In 1976 trok ik naar Japan, waar ik mezelf als opdracht had gesteld een reeks radioprogramma's over de hedendaagse Japanse literatuur te vervaardigen. Uiteraard kwam in mijn talrijke gesprekken ook de gehele Japanse levensvorm aan de orde. Ik bezocht Kyoto, Nara, Nikko en Ise. Misschien was het omdat ik via mijn kennis van de moderne Japanse literatuur al over een invalspoort beschikte, maar met de verschillende soorten boeddhismen die men in Japan aantreft had ik veel minder moeite.

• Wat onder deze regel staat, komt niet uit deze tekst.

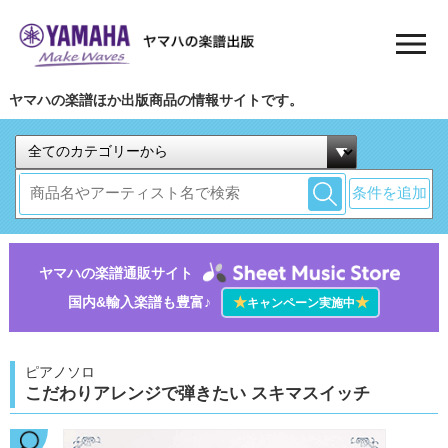
ヤマハの楽譜ほか出版商品の情報サイトです。
条件を追加
ヤマハの楽譜通販サイト
国内&輸入楽譜も豊富♪
★
★
キャンペーン実施中
ピアノソロ
こだわりアレンジで弾きたい スキマスイッチ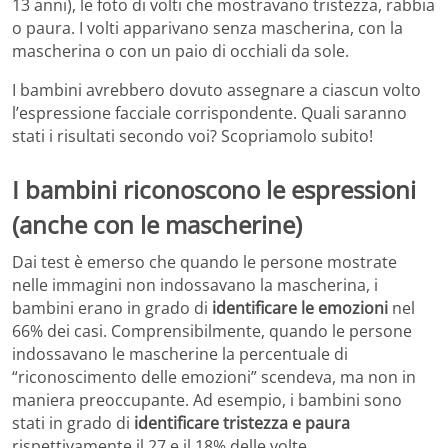
13 anni), le foto di volti che mostravano tristezza, rabbia
o paura. I volti apparivano senza mascherina, con la
mascherina o con un paio di occhiali da sole.
I bambini avrebbero dovuto assegnare a ciascun volto
l’espressione facciale corrispondente. Quali saranno
stati i risultati secondo voi? Scopriamolo subito!
I bambini riconoscono le espressioni
(anche con le mascherine)
Dai test è emerso che quando le persone mostrate
nelle immagini non indossavano la mascherina, i
bambini erano in grado di
identificare le emozioni
nel
66% dei casi. Comprensibilmente, quando le persone
indossavano le mascherine la percentuale di
“riconoscimento delle emozioni” scendeva, ma non in
maniera preoccupante. Ad esempio, i bambini sono
stati in grado di
identificare tristezza e paura
rispettivamente il 27 e il 18% delle volte.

Ook het Shintoïsme leek en lijkt me van een voorbeeldige helderheid, in vergelijking waarmee het Tibetaanse boeddhisme en de tantrismen van een ongehoorde duisterheid zijn. De levensvorm in een Zen klooster staat aan de antipode van de sfeer in een lamaïstisch klooster.
En over dit alles, met name over de wijsgerige stelsels en filosofische richtingen die met de verschillende soorten boeddhismen samenhangen, zouden we dan moeten van gedachten wisselen.
We hebben wel erg lichtzinnig besloten tot het voeren van een wijsgerige briefwisseling, vind ik, toen, bij jou in Kathmandu. De dunnere lucht en het ongeremde drankgebruik (dat laatste neem ik enkel voor mijn rekening aangezien je geheelonthouder bent) zal mij overmoedig gemaakt hebben. Ik voelde mij opgelaten, gelukkig dat ik met jou dit keer mijn dagen in Nepal niet in een epistemologische frustratie hoefde door te brengen. Onvermoeibaar legde je uit wat ik je verzocht te expliceren; er ging een wereld voor me open die tijdens mijn eerste verblijf in Kathmandu treiterend gesloten was gebleven.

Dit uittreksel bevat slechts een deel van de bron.